Mit dem Fall Waldheim 1986 begann dieses Narrativ, nicht zuletzt dank Pelinka, rasch zu bröckeln. Schon ein Jahr zuvor hatte er in seinem Buch «Windstille» festgehalten: «In Wirklichkeit ist diese Scheinordnung, die alles zudeckt, nur die Unordnung der eignen Vergangenheit und damit der eigenen Zukunft». Zu dieser Scheinordnung gehörten auch Österreichs Antisemitismus und Rassismus, Themen, mit denen er sich Zeit seines Lebens beschäftigte.
Aufsehen erregend waren seine Auseinandersetzungen mit Jörg Haider, dem Parteiobmann der FPÖ, dem er vorwarf, den Nationalsozialismus zu verharmlosen.
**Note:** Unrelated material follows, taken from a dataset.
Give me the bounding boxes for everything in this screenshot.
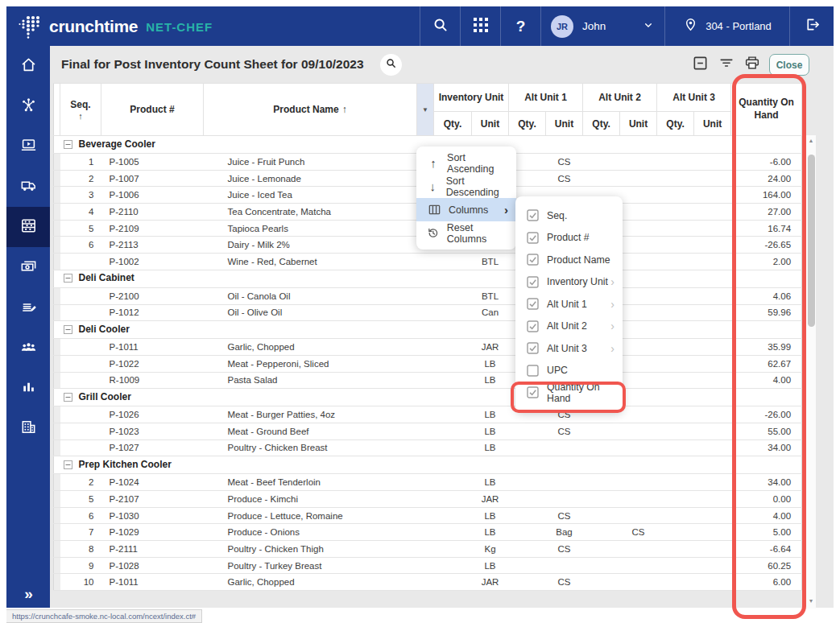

Haider klagte wegen Verleumdung, Pelinka wurde in 1. Instanz verurteilt, worauf sich Politologen und Politologinnen aus aller Welt mit ihm solidarisierten. Der Oberste Gerichtshof gab Pelinka letztlich recht.
Seine wissenschaftliche Beschäftigung mit Demokratietheorien und dem politischen System Österreichs, gleich wie mit dem Vergleich politischer Systeme, seine Beschäftigung mit Rechtsextremismus und Fremdenfeindlichkeit flossen in seinen gesellschaftspolitischen Einsatz mit ein. Das eine wäre ohne dem anderen bei Pelinka gar nicht denkbar gewesen. Auf Grund seines zivilgesellschaftlichen Engagements war Pelinka von 1994 bis 1997 österreichischer Vertreter in der Europäischen Kommission gegen Rassismus und Intoleranz.
Geboren 1941 in Wien, wuchs Pelinka im katholischen Milieu auf. Nach dem Studium der Rechtswissenschaften schrieb er für die katholisch orientierte Wochenzeitung «Die Furche», wo er zum Kreis der weltoffenen Journalisten gehörte. Schon bald weckte die Politikwissenschaft sein Interesse. Das lange vor der Einführung der Politikwissenschaft an österreichischen Universitäten ins Leben gerufene Institut für Höhere Studien in Wien wurde für ihn die prägende Ausbildungsstätte.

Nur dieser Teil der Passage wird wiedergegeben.